----- DATASET RECORDS

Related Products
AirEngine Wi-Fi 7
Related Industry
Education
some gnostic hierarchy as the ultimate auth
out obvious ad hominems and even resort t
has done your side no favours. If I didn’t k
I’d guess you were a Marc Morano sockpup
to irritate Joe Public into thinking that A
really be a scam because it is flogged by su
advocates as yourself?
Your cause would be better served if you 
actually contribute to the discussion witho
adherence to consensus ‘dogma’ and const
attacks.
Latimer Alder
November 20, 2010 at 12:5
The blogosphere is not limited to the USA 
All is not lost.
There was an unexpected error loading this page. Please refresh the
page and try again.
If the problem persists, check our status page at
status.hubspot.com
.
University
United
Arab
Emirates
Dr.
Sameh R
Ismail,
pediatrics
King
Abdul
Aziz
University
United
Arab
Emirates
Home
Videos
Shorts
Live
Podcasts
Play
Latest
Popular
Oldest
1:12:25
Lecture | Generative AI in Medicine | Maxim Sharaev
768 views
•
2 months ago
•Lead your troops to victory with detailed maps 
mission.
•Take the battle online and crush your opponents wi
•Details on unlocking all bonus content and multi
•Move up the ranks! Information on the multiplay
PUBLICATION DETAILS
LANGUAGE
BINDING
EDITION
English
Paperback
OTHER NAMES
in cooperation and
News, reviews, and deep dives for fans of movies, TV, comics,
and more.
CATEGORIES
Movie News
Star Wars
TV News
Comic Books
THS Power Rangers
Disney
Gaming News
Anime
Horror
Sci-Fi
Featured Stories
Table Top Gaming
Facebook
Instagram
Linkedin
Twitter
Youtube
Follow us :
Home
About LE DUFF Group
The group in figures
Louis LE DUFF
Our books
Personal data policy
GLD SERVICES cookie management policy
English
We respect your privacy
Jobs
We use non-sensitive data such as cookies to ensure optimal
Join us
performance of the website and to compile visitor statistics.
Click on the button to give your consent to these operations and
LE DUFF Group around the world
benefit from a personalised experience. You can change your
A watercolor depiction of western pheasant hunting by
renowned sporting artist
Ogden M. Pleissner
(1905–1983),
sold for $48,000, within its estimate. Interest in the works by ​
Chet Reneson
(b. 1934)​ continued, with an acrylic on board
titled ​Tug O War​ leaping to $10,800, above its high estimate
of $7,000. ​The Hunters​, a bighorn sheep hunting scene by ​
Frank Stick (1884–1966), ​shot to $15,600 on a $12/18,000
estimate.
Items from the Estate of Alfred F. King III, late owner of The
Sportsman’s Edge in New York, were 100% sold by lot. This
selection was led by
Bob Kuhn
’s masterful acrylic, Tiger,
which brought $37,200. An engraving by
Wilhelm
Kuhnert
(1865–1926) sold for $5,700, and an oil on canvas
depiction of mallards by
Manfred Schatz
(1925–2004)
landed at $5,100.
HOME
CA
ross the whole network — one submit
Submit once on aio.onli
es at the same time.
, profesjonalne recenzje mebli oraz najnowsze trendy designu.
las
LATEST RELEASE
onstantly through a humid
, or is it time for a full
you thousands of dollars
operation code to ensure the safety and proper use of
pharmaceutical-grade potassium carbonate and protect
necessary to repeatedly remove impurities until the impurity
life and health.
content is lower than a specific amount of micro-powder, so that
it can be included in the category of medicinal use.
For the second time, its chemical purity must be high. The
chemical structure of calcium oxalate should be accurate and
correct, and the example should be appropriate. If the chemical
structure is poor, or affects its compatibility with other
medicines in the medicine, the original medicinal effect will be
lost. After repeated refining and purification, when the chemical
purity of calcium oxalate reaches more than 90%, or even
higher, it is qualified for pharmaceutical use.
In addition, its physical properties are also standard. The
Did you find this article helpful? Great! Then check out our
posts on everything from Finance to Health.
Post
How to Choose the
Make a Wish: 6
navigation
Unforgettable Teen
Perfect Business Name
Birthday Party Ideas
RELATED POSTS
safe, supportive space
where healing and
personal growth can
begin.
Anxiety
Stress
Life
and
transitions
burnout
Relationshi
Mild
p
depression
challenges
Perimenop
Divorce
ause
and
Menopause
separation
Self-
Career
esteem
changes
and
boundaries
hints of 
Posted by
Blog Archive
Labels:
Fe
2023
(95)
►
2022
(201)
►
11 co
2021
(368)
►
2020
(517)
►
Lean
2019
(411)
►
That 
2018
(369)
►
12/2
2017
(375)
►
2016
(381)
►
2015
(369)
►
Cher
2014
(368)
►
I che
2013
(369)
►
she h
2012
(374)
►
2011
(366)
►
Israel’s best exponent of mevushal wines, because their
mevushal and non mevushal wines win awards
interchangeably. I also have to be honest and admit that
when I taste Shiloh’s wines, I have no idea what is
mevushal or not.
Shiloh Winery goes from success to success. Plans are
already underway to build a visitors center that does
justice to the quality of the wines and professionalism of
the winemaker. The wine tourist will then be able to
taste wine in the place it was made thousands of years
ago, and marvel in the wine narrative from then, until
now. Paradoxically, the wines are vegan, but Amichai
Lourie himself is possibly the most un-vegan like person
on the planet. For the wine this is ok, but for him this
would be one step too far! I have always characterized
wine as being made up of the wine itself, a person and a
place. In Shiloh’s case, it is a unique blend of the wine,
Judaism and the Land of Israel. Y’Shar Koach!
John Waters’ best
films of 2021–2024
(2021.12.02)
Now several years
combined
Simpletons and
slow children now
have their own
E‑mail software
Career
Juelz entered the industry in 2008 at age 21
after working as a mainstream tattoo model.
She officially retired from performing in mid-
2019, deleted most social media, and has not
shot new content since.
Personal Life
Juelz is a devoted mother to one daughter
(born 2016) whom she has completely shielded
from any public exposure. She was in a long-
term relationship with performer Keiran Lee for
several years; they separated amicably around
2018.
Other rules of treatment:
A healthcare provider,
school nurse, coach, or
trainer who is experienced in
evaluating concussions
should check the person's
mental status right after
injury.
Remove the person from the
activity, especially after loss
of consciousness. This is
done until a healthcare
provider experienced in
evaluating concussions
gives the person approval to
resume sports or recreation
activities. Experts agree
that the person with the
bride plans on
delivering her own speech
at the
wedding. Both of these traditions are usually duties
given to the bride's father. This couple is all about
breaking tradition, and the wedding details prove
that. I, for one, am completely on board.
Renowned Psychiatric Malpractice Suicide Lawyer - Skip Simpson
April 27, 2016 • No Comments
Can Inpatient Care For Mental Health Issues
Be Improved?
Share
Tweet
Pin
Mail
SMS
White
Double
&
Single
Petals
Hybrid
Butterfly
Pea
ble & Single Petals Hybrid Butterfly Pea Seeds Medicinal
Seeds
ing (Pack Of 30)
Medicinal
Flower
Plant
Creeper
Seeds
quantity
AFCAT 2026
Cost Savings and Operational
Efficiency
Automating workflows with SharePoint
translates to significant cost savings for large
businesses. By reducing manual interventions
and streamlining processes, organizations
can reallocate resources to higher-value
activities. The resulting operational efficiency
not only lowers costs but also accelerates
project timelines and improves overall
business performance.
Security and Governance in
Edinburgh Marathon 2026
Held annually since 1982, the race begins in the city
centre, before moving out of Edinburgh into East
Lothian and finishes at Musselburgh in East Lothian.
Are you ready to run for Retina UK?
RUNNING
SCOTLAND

----------

▶ **TRY IT**:
Repeat the full set of records exactly.

▶ **ANSWER AREA**:
Related Products
AirEngine Wi-Fi 7
Related Industry
Education
some gnostic hierarchy as the ultimate auth
out obvious ad hominems and even resort t
has done your side no favours. If I didn’t k
I’d guess you were a Marc Morano sockpup
to irritate Joe Public into thinking that A
really be a scam because it is flogged by su
advocates as yourself?
Your cause would be better served if you 
actually contribute to the discussion witho
adherence to consensus ‘dogma’ and const
attacks.
Latimer Alder
November 20, 2010 at 12:5
The blogosphere is not limited to the USA 
All is not lost.
There was an unexpected error loading this page. Please refresh the
page and try again.
If the problem persists, check our status page at
status.hubspot.com
.
University
United
Arab
Emirates
Dr.
Sameh R
Ismail,
pediatrics
King
Abdul
Aziz
University
United
Arab
Emirates
Home
Videos
Shorts
Live
Podcasts
Play
Latest
Popular
Oldest
1:12:25
Lecture | Generative AI in Medicine | Maxim Sharaev
768 views
•
2 months ago
•Lead your troops to victory with detailed maps 
mission.
•Take the battle online and crush your opponents wi
•Details on unlocking all bonus content and multi
•Move up the ranks! Information on the multiplay
PUBLICATION DETAILS
LANGUAGE
BINDING
EDITION
English
Paperback
OTHER NAMES
in cooperation and
News, reviews, and deep dives for fans of movies, TV, comics,
and more.
CATEGORIES
Movie News
Star Wars
TV News
Comic Books
THS Power Rangers
Disney
Gaming News
Anime
Horror
Sci-Fi
Featured Stories
Table Top Gaming
Facebook
Instagram
Linkedin
Twitter
Youtube
Follow us :
Home
About LE DUFF Group
The group in figures
Louis LE DUFF
Our books
Personal data policy
GLD SERVICES cookie management policy
English
We respect your privacy
Jobs
We use non-sensitive data such as cookies to ensure optimal
Join us
performance of the website and to compile visitor statistics.
Click on the button to give your consent to these operations and
LE DUFF Group around the world
benefit from a personalised experience. You can change your
A watercolor depiction of western pheasant hunting by
renowned sporting artist
Ogden M. Pleissner
(1905–1983),
sold for $48,000, within its estimate. Interest in the works by ​
Chet Reneson
(b. 1934)​ continued, with an acrylic on board
titled ​Tug O War​ leaping to $10,800, above its high estimate
of $7,000. ​The Hunters​, a bighorn sheep hunting scene by ​
Frank Stick (1884–1966), ​shot to $15,600 on a $12/18,000
estimate.
Items from the Estate of Alfred F. King III, late owner of The
Sportsman’s Edge in New York, were 100% sold by lot. This
selection was led by
Bob Kuhn
’s masterful acrylic, Tiger,
which brought $37,200. An engraving by
Wilhelm
Kuhnert
(1865–1926) sold for $5,700, and an oil on canvas
depiction of mallards by
Manfred Schatz
(1925–2004)
landed at $5,100.
HOME
CA
ross the whole network — one submit
Submit once on aio.onli
es at the same time.
, profesjonalne recenzje mebli oraz najnowsze trendy designu.
las
LATEST RELEASE
onstantly through a humid
, or is it time for a full
you thousands of dollars
operation code to ensure the safety and proper use of
pharmaceutical-grade potassium carbonate and protect
necessary to repeatedly remove impurities until the impurity
life and health.
content is lower than a specific amount of micro-powder, so that
it can be included in the category of medicinal use.
For the second time, its chemical purity must be high. The
chemical structure of calcium oxalate should be accurate and
correct, and the example should be appropriate. If the chemical
structure is poor, or affects its compatibility with other
medicines in the medicine, the original medicinal effect will be
lost. After repeated refining and purification, when the chemical
purity of calcium oxalate reaches more than 90%, or even
higher, it is qualified for pharmaceutical use.
In addition, its physical properties are also standard. The
Did you find this article helpful? Great! Then check out our
posts on everything from Finance to Health.
Post
How to Choose the
Make a Wish: 6
navigation
Unforgettable Teen
Perfect Business Name
Birthday Party Ideas
RELATED POSTS
safe, supportive space
where healing and
personal growth can
begin.
Anxiety
Stress
Life
and
transitions
burnout
Relationshi
Mild
p
depression
challenges
Perimenop
Divorce
ause
and
Menopause
separation
Self-
Career
esteem
changes
and
boundaries
hints of 
Posted by
Blog Archive
Labels:
Fe
2023
(95)
►
2022
(201)
►
11 co
2021
(368)
►
2020
(517)
►
Lean
2019
(411)
►
That 
2018
(369)
►
12/2
2017
(375)
►
2016
(381)
►
2015
(369)
►
Cher
2014
(368)
►
I che
2013
(369)
►
she h
2012
(374)
►
2011
(366)
►
Israel’s best exponent of mevushal wines, because their
mevushal and non mevushal wines win awards
interchangeably. I also have to be honest and admit that
when I taste Shiloh’s wines, I have no idea what is
mevushal or not.
Shiloh Winery goes from success to success. Plans are
already underway to build a visitors center that does
justice to the quality of the wines and professionalism of
the winemaker. The wine tourist will then be able to
taste wine in the place it was made thousands of years
ago, and marvel in the wine narrative from then, until
now. Paradoxically, the wines are vegan, but Amichai
Lourie himself is possibly the most un-vegan like person
on the planet. For the wine this is ok, but for him this
would be one step too far! I have always characterized
wine as being made up of the wine itself, a person and a
place. In Shiloh’s case, it is a unique blend of the wine,
Judaism and the Land of Israel. Y’Shar Koach!
John Waters’ best
films of 2021–2024
(2021.12.02)
Now several years
combined
Simpletons and
slow children now
have their own
E‑mail software
Career
Juelz entered the industry in 2008 at age 21
after working as a mainstream tattoo model.
She officially retired from performing in mid-
2019, deleted most social media, and has not
shot new content since.
Personal Life
Juelz is a devoted mother to one daughter
(born 2016) whom she has completely shielded
from any public exposure. She was in a long-
term relationship with performer Keiran Lee for
several years; they separated amicably around
2018.
Other rules of treatment:
A healthcare provider,
school nurse, coach, or
trainer who is experienced in
evaluating concussions
should check the person's
mental status right after
injury.
Remove the person from the
activity, especially after loss
of consciousness. This is
done until a healthcare
provider experienced in
evaluating concussions
gives the person approval to
resume sports or recreation
activities. Experts agree
that the person with the
bride plans on
delivering her own speech
at the
wedding. Both of these traditions are usually duties
given to the bride's father. This couple is all about
breaking tradition, and the wedding details prove
that. I, for one, am completely on board.
Renowned Psychiatric Malpractice Suicide Lawyer - Skip Simpson
April 27, 2016 • No Comments
Can Inpatient Care For Mental Health Issues
Be Improved?
Share
Tweet
Pin
Mail
SMS
White
Double
&
Single
Petals
Hybrid
Butterfly
Pea
ble & Single Petals Hybrid Butterfly Pea Seeds Medicinal
Seeds
ing (Pack Of 30)
Medicinal
Flower
Plant
Creeper
Seeds
quantity
AFCAT 2026
Cost Savings and Operational
Efficiency
Automating workflows with SharePoint
translates to significant cost savings for large
businesses. By reducing manual interventions
and streamlining processes, organizations
can reallocate resources to higher-value
activities. The resulting operational efficiency
not only lowers costs but also accelerates
project timelines and improves overall
business performance.
Security and Governance in
Edinburgh Marathon 2026
Held annually since 1982, the race begins in the city
centre, before moving out of Edinburgh into East
Lothian and finishes at Musselburgh in East Lothian.
Are you ready to run for Retina UK?
RUNNING
SCOTLAND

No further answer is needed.